Febrile convulsions in children or babies

DEFINITION

If the temperature is at least 38 ° C, a child may have convulsions: these are febrile convulsions. They are generally not serious and do not leave any after effects on the child’s brain, despite their impressive manifestations:

  • Symmetrical muscle spasms shake the child’s body;
  • The members move involuntarily, in a jerky and symmetrical manner;
  • The child loses consciousness or has a short absence;
  • Child’s eyes may roll over or remain fixed

The crisis can last from 1 to 5 minutes. The end of the crisis is marked by a recovery phase during which the child is sleepy and often breaths loudly. The child returns to normal within 10 minutes.

WHAT TO DO DURING A FEBRILE CONVULSION ATTACK?

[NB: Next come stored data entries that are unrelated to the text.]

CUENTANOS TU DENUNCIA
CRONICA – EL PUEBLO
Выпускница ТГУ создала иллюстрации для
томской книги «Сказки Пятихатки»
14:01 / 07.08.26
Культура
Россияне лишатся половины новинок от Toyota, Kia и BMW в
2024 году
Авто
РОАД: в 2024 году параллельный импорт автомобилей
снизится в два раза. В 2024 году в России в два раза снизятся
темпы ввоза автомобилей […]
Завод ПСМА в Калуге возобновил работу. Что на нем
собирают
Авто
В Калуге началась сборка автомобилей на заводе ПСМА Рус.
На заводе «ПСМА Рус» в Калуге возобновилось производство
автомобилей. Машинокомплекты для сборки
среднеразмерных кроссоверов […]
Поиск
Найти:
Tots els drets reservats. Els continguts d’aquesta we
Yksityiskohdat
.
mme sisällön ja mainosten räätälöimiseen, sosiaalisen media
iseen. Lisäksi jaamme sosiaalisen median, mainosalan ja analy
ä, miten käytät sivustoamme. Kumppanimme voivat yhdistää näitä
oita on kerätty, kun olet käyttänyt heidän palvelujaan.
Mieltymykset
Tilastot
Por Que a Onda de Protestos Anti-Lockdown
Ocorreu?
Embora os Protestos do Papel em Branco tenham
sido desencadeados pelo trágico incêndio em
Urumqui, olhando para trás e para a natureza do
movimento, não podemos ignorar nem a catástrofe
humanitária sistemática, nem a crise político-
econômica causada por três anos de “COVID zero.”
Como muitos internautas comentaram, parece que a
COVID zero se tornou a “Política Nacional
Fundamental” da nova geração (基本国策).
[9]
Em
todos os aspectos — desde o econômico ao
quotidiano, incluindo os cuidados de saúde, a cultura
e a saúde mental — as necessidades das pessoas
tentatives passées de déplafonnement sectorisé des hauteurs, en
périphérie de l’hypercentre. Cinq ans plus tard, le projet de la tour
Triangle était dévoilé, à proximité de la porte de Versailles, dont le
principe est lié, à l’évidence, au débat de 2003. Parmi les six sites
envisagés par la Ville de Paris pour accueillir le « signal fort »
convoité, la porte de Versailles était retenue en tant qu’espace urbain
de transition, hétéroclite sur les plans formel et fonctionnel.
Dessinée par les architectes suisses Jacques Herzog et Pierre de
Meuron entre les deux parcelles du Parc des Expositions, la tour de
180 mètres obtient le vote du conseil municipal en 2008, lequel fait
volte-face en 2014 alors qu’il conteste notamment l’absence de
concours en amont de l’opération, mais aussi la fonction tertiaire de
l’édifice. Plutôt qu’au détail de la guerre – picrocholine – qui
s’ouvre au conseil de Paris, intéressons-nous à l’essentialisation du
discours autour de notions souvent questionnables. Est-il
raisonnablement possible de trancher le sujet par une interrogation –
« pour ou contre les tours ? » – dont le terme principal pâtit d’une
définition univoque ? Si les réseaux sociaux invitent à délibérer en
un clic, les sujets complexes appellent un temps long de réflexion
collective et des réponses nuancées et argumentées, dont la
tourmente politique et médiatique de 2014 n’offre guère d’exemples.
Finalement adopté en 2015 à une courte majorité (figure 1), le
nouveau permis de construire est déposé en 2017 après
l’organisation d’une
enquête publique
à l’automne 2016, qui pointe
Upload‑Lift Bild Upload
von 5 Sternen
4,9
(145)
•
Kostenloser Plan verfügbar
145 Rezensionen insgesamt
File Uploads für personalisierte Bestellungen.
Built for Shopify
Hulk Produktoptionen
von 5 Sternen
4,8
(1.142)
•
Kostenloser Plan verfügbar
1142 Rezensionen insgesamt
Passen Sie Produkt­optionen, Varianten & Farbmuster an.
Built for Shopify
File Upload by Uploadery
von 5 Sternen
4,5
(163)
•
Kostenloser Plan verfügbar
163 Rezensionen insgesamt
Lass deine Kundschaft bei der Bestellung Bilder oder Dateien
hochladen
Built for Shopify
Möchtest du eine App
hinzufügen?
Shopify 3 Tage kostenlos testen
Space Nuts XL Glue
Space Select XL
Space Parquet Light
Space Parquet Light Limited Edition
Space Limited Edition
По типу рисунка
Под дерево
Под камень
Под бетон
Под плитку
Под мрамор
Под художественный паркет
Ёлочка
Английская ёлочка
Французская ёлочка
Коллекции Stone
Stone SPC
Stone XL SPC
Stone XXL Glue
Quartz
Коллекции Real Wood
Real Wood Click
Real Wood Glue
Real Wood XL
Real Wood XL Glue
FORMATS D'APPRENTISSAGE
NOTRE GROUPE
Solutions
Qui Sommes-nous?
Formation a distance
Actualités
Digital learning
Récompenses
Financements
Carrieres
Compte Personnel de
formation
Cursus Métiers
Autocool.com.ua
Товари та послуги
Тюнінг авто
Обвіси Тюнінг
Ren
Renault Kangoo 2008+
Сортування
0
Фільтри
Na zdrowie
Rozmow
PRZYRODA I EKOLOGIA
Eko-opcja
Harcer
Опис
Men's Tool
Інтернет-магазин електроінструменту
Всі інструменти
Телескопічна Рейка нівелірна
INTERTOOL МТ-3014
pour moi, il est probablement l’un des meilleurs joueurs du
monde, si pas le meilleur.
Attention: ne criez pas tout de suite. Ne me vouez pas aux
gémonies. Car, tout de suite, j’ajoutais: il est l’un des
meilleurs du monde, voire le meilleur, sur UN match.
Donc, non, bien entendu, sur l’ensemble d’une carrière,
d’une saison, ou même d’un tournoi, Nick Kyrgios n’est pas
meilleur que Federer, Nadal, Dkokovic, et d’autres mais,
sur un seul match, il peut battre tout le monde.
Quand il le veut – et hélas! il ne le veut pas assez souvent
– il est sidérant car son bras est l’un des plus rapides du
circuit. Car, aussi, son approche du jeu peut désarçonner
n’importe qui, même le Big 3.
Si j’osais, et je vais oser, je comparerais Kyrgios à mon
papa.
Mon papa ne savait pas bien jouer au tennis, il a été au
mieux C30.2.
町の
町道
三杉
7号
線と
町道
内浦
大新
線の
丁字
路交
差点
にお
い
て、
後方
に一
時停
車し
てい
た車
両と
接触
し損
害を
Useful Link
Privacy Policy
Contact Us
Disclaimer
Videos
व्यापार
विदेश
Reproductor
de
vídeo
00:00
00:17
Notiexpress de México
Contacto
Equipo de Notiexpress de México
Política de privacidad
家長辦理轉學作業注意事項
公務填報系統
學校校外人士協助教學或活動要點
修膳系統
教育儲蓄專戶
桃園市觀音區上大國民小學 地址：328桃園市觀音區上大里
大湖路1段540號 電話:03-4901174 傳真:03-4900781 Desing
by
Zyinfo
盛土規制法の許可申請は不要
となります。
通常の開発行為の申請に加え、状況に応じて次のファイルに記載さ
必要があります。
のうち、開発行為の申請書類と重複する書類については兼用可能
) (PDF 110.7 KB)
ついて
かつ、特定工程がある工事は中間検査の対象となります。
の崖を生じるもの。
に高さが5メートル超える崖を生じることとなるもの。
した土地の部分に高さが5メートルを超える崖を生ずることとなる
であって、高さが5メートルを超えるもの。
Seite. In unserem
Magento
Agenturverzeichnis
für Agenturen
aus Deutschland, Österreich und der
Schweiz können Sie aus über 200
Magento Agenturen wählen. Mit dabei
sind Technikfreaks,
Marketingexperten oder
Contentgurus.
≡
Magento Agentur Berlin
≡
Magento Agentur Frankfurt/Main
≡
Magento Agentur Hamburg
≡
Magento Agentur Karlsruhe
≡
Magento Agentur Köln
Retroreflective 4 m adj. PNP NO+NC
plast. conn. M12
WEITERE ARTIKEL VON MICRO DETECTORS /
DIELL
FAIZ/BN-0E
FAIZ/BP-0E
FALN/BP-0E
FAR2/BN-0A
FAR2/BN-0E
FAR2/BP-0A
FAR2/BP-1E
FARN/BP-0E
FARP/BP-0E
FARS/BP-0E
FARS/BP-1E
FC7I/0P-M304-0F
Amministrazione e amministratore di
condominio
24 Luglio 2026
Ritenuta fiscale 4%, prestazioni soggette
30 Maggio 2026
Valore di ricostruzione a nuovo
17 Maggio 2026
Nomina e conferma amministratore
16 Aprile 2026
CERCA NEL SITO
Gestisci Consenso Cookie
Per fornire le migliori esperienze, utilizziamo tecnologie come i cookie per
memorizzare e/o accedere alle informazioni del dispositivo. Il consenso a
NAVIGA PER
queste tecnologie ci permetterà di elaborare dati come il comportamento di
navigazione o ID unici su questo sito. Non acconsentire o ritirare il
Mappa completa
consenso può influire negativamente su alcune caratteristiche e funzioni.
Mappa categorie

In the event of a febrile convulsion attack, certain measures should be applied:

  • Put the child in the lateral safe position (PLS): on the side, the head slightly lower than the body. This will allow an easier evacuation of saliva and prevent possible false routes as well as choking in case of vomiting;
  • Stay close to the child and monitor him so that he does not hurt himself, especially at the level of the head;
  • Support the child’s head;
  • Leave it free to move. Do not try to open his mouth and introduce nothing into it: no object that can hurt him, no medicine, or your fingers (unless it is necessary to remove a foreign body such as a toy or food)
  • Loosen his clothes and discover the child, because of his fever.
  • Note the time of the start of the febrile convulsion attack.

WHAT TO DO AFTER A FEBRILE CONVULSION ATTACK?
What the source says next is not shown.